In the days before satellite imaging, wind speed gauges and The Weather Channel, hurricane tracking was the province of plantation owners and ship captains.

Plantation diaries and Royal Navy ship logs, along with newspaper clippings and history books, are proving valuable to researchers looking to create a history of Atlantic Coast and Gulf Coast hurricanes that goes back as far as the American Revolution.

A comprehensive, historical database could shed more light on the Atlantic weather cycle that leads to periods of active hurricane seasons such as the one many coastal communities are experiencing now. It is also important to have the historical data so communities won't assume they are immune from being hit by multiple strong storms in short periods of time, said Cary Mock, a University of South Carolina weather researcher.

For example, South Carolina could be hit by two major hurricanes in one year, the New Orleans area could be hit by six strong storms in a decade and a hurricane could strike New York City.

"If it happened in the past, something like that can definitely happen in the future," Mock said.

The National Hurricane Center's official hurricane database goes back to 1850, but Mock has a three-year National Science Foundation grant to identify land-falling storms from New England to the Caribbean dating before the 19th century.

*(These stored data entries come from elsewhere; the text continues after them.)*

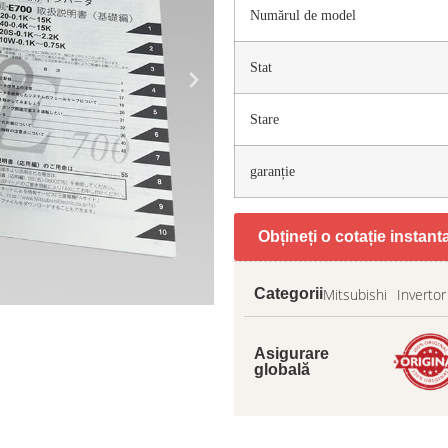
Numărul de model
Stat
Stare
garanție
Obțineți o cotație instan
Mitsubishi
Inverto
Categorii
Asigurare
globală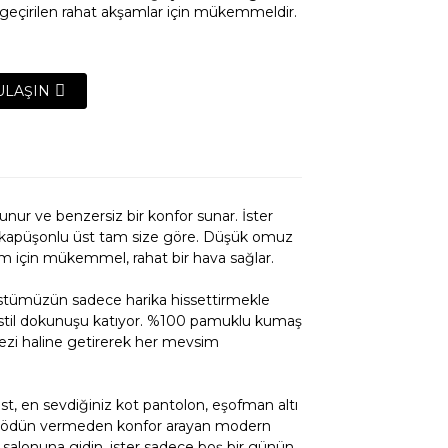
geçirilen rahat akşamlar için mükemmeldir.
ULAŞIN
lunur ve benzersiz bir konfor sunar. İster
bu kapüşonlu üst tam size göre. Düşük omuz
um için mükemmel, rahat bir hava sağlar.
stümüzün sadece harika hissettirmekle
 stil dokunuşu katıyor. %100 pamuklu kumaş
mezi haline getirerek her mevsim
İZMETİ
st, en sevdiğiniz kot pantolon, eşofman altı
dan ödün vermeden konfor arayan modern
por salonuna gidin, ister sadece boş bir günün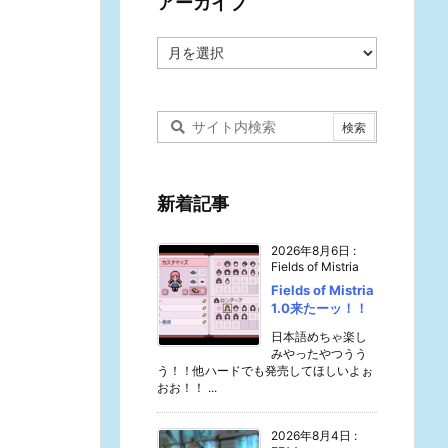
アーカイブ
ア
ー
カ
イ
ブ
新着記事
2026年8月6日
:
Fields of Mistria
Fields of Mistria
1.0来たーッ！！
日本語めちゃ楽し
みやったやつうう
う！！他ハードでも発売してほしいよぉ
おお！！ ...
2026年8月4日
:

Mock is part of an emerging field of paleotempestology, which has gained popularity as recent hurricane seasons have grown stronger.

Researchers know there was a period of strong hurricane seasons in the 1940s and 1950s. Coincidentally, a buildup in coastal development coincided with a relatively inactive hurricane period that researchers think ended in the mid-1990s.

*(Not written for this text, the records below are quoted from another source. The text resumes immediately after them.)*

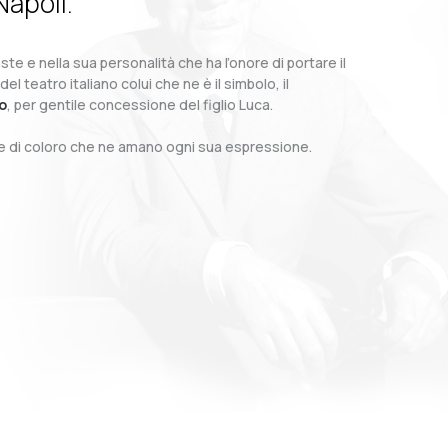
Napoli.
te e nella sua personalità che ha l’onore di portare il
teatro italiano colui che ne è il simbolo, il
o
, per gentile concessione del figlio Luca.
o e di coloro che ne amano ogni sua espressione.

Mock's research will take him to the United Kingdom to study Royal Navy ship logs, to state historical societies to read the diaries of plantation owners and to newspaper archives for reporters' accounts of "September gales" that were not even identified as hurricanes until the mid- to late-1800s.

Some potential sources are better than others.

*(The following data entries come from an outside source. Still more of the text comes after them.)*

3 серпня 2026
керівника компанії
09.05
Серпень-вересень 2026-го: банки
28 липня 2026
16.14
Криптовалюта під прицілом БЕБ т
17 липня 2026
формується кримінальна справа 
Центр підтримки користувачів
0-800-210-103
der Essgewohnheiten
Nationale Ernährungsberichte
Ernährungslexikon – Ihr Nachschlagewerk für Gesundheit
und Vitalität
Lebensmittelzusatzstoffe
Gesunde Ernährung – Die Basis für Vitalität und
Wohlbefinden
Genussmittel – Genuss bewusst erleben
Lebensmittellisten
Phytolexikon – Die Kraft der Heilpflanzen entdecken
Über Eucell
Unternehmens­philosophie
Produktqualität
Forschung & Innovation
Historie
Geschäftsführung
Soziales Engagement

For big storms that hit heavily populated areas, such as the possible Category 3 hurricane that struck South Carolina in 1922, newspaper articles were helpful. But such reports cannot always be trusted without other corroborating sources.

"Every storm is the worst storm they had ever seen," he said. "That's why you need different historical sources."

His prior research has focused on South Carolina and other southeastern states. With the new grant, he plans to take a closer look at New England. Ship logs from the American whaling industry and the U.S. Navy should help paint a more complete picture of tropical storms going back to the 1700s.

Mock calls President Thomas Jefferson one of the first early weather observers. The plantation owner kept a daily weather diary "that is pretty good."

The Rev. Alexander Glennie of Georgetown kept a detailed weather record from about 1830 to 1880. The daily record even included barometric pressure _ a key hurricane indicator. His diary is preserved at the College of Charleston.

Mock also hoped to reconstruct the hurricane history of the New Orleans area. Some French logbooks have been kept in Houston but he fears many of the archives in New Orleans may have been lost in Hurricane Katrina.

"I'm a little bit worried now that one of them was hit pretty hard," he said. "I heard some reports about papers flying out of the window."